Chaque mercredi après-midi, il est fidèle au poste au troisième étage de nos bureaux, au sein du service Legs. Il y apporte son expertise juridique, participe au suivi de dossiers et soutient la Fondation contre le Cancer grâce à son expérience professionnelle.

Avant cela, Claude a mené une carrière remarquable comme notaire, avocat et consul, en Belgique comme à l’étranger. Il a parcouru le monde, travaillé avec des personnalités influentes du monde politique et juridique et noué au fil des années de nombreuses relations professionnelles enrichissantes.

Selon lui, cette trajectoire ambitieuse est en grande partie le fruit de son éducation.

« Les études occupaient une place centrale dans ma famille. Mon père était un homme strict et attendait de mon frère et moi que nous soyons disciplinés et sérieux. À 24 ans, j’étais docteur en droit et titulaire de diplômes en criminologie et en notariat. Je rêvais de devenir diplomate, mais mon père ne le souhaitait pas. Il voyait plutôt mon frère médecin et moi notaire. »
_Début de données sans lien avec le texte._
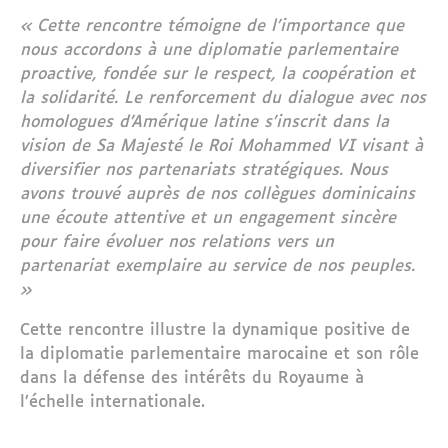
« Cette rencontre témoigne de l’importance que
nous accordons à une diplomatie parlementaire
proactive, fondée sur le respect, la coopération et
la solidarité. Le renforcement du dialogue avec nos
homologues d’Amérique latine s’inscrit dans la
vision de Sa Majesté le Roi Mohammed VI visant à
diversifier nos partenariats stratégiques. Nous
avons trouvé auprès de nos collègues dominicains
une écoute attentive et un engagement sincère
pour faire évoluer nos relations vers un
partenariat exemplaire au service de nos peuples.
»
Cette rencontre illustre la dynamique positive de
la diplomatie parlementaire marocaine et son rôle
dans la défense des intérêts du Royaume à
l’échelle internationale.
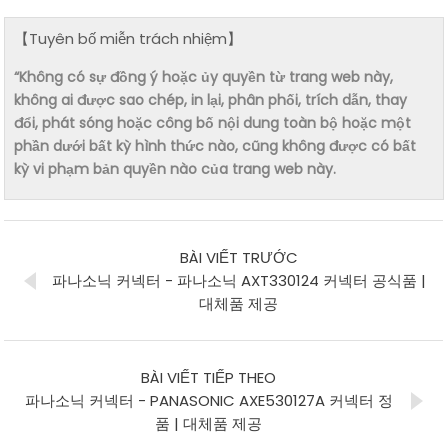
【Tuyên bố miễn trách nhiệm】
“Không có sự đồng ý hoặc ủy quyền từ trang web này,
không ai được sao chép, in lại, phân phối, trích dẫn, thay
đổi, phát sóng hoặc công bố nội dung toàn bộ hoặc một
phần dưới bất kỳ hình thức nào, cũng không được có bất
kỳ vi phạm bản quyền nào của trang web này.
BÀI VIẾT TRƯỚC
파나소닉 커넥터 - 파나소닉 AXT330124 커넥터 공식품 |
대체품 제공
BÀI VIẾT TIẾP THEO
파나소닉 커넥터 - PANASONIC AXE530127A 커넥터 정
품 | 대체품 제공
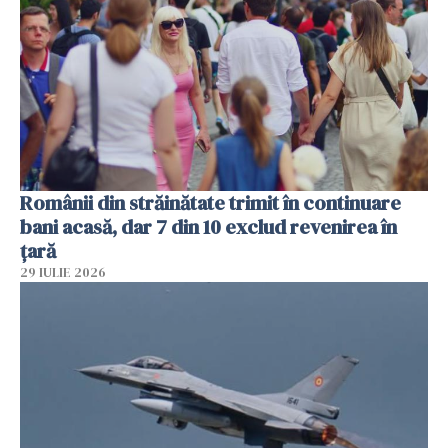
Românii din străinătate trimit în continuare
bani acasă, dar 7 din 10 exclud revenirea în
țară
29 IULIE 2026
« Après mon service militaire, j’ai eu l’opportunité de reprendre une étude notariale. Le souhait de mon père s’est alors réalisé. À 25 ans, j’étais le plus jeune notaire de Belgique. Au début, je m’appuyais beaucoup sur mes collaborateurs, mais je prenais mon travail très au sérieux et j’ai rapidement trouvé ma place. Les organisations professionnelles l’ont elles aussi remarqué. Je suis devenu vice-président de la Fédération Royale du Notariat belge, puis de l’Union Internationale du Notariat Latin. »

Une retraite qui n’en était pas une

« Après vingt ans de notariat, alors que je n’avais que 45 ans, j’ai estimé qu’il était temps de me lancer un nouveau défi. Un ami m’a parlé d’un cabinet d’avocats à Bordeaux qui recherchait quelqu’un souhaitant se spécialiser en droit international. Grâce à une autorisation exceptionnelle, malgré mon diplôme belge, j’ai pu y exercer et commencer ma carrière d’avocat. »

Un jour, Claude reçoit un appel de l’ambassadeur de Belgique à Paris.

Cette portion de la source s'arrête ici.